Given data below:
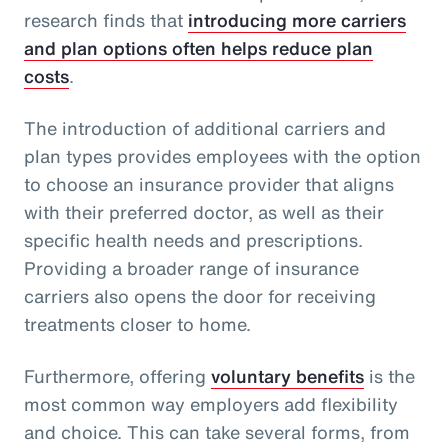
research finds that
introducing more carriers
and plan options often helps reduce plan
costs
.
The introduction of additional carriers and
plan types provides employees with the option
to choose an insurance provider that aligns
with their preferred doctor, as well as their
specific health needs and prescriptions.
Providing a broader range of insurance
carriers also opens the door for receiving
treatments closer to home.
Furthermore, offering
voluntary benefits
is the
most common way employers add flexibility
and choice. This can take several forms, from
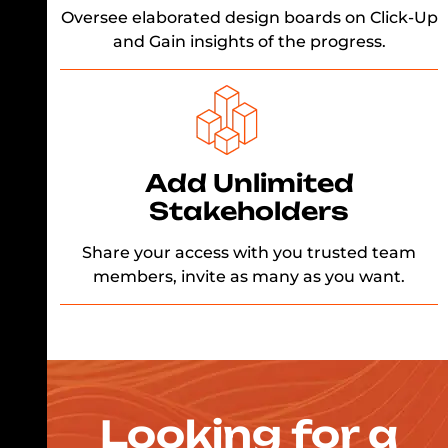
Oversee elaborated design boards on Click-Up
and Gain insights of the progress.
Add Unlimited
Stakeholders
Share your access with you trusted team
members, invite as many as you want.
Looking for a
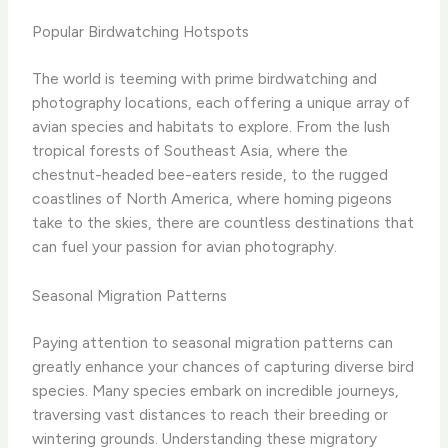
Popular Birdwatching Hotspots
The world is teeming with prime birdwatching and
photography locations, each offering a unique array of
avian species and habitats to explore. From the lush
tropical forests of Southeast Asia, where the
chestnut-headed bee-eaters reside, to the rugged
coastlines of North America, where homing pigeons
take to the skies, there are countless destinations that
can fuel your passion for avian photography.
Seasonal Migration Patterns
Paying attention to seasonal migration patterns can
greatly enhance your chances of capturing diverse bird
species. Many species embark on incredible journeys,
traversing vast distances to reach their breeding or
wintering grounds. Understanding these migratory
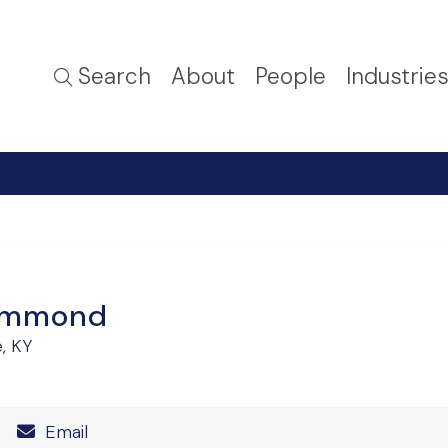
Search
About
People
Industrie
Hammond
e, KY
Number
Email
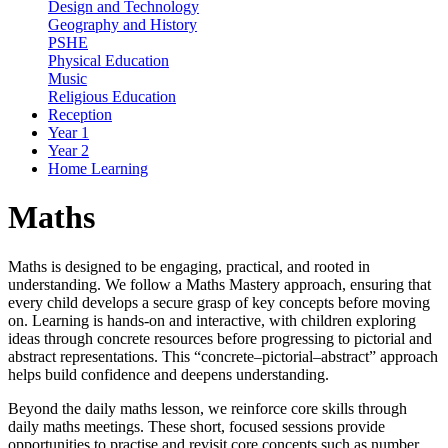
Design and Technology
Geography and History
PSHE
Physical Education
Music
Religious Education
Reception
Year 1
Year 2
Home Learning
Maths
Maths is designed to be engaging, practical, and rooted in
understanding. We follow a Maths Mastery approach, ensuring that
every child develops a secure grasp of key concepts before moving
on. Learning is hands-on and interactive, with children exploring
ideas through concrete resources before progressing to pictorial and
abstract representations. This “concrete–pictorial–abstract” approach
helps build confidence and deepens understanding.
Beyond the daily maths lesson, we reinforce core skills through
daily maths meetings. These short, focused sessions provide
opportunities to practise and revisit core concepts such as number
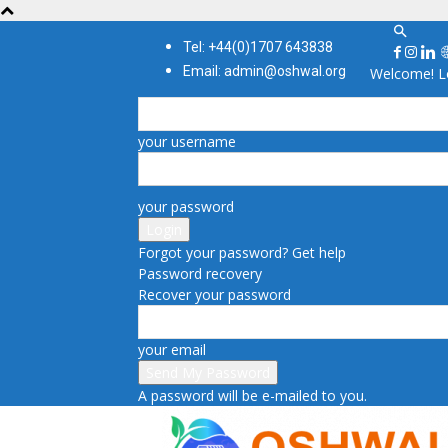
Tel: +44(0)1707 643838
Email: admin@oshwal.org
Welcome! Lo
your username
your password
Forgot your password? Get help
Password recovery
Recover your password
your email
A password will be e-mailed to you.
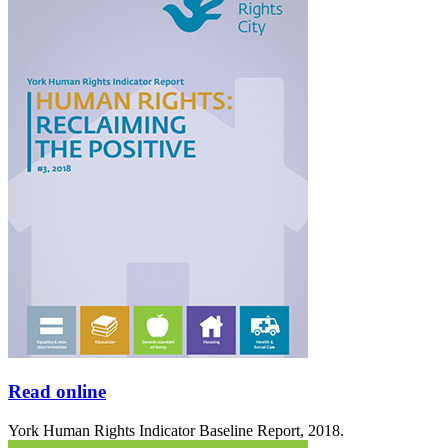
Read online
York Human Rights Indicator Baseline Report, 2018.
End of Given data.
**Instructions for the task**
Across the material above, count each line with the string "through" and state the number alone.

**Expected answer**
2